How is Immune Complex Mediated Small Vessel Vasculitides diagnosed

How is Immune Complex Mediated Small Vessel Vasculitides diagnosed

In most patients presenting with LCV of unknown cause, the following laboratory tests should be considered to identify a potential etiology and assess for end-organ damage: complete blood count, complete metabolic panel, urinalysis, erythrocyte sedimentation rate/C-reactive protein, antinuclear antibody/rheumatoid factor, C3/C4 complement, ANCA, cryoglobulins, hepatitis B and C serologies, human immunodeficiency virus, serum protein electrophoresis, and chest x-ray. 

The laboratory evaluation may frequently be unrevealing and nonspecific, but may provide reassurance regarding the extent of organ involvement as well as prognosis.

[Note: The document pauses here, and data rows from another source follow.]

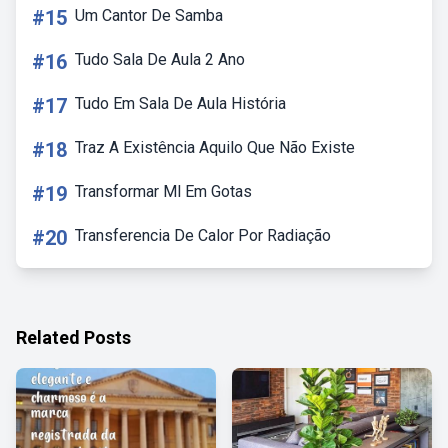
#15
Um Cantor De Samba
#16
Tudo Sala De Aula 2 Ano
#17
Tudo Em Sala De Aula História
#18
Traz A Existência Aquilo Que Não Existe
#19
Transformar Ml Em Gotas
#20
Transferencia De Calor Por Radiação
Related Posts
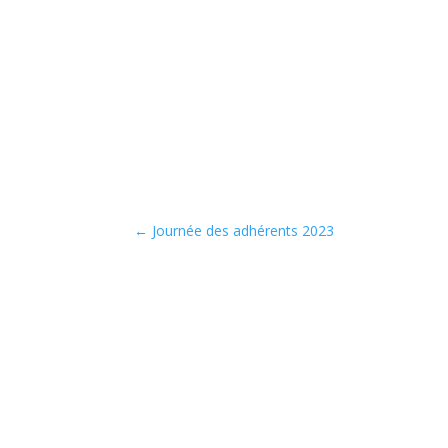
←
Journée des adhérents 2023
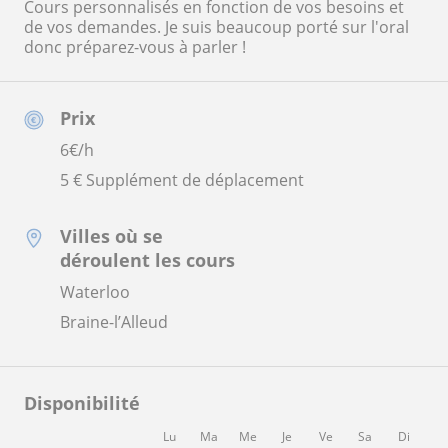
Cours personnalisés en fonction de vos besoins et
de vos demandes. Je suis beaucoup porté sur l'oral
donc préparez-vous à parler !
Prix
6
€/h
5 € Supplément de déplacement
Villes où se
déroulent les cours
Waterloo
Braine-l’Alleud
Disponibilité
Lu
Ma
Me
Je
Ve
Sa
Di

Notably, malignancy is the cause of LCV in only 1% of patients. Myelodysplastic syndrome and hairy cell leukemia are the most common malignancies.

Patient evaluation requires a complete medical evaluation and appropriate laboratory tests (see Question #6) depending on the clinical situation. Diagnosis is typically made by skin biopsy identifying the presence of cutaneous vasculitis.

The presence of eosinophils on biopsy may suggest a drug-induced LCV. Direct immunofluorescence evaluation of the skin biopsy can help differentiate IgA vasculitis (IgAV; HSP) from other potential SVV. Other than HSP, skin biopsy cannot discern the etiology of cutaneous vasculitis (infections, drugs, cryoglobulinemia, malignancy, etc.).

Therefore, a complete evaluation must be undertaken comprising history, physical examination, and selected laboratory tests.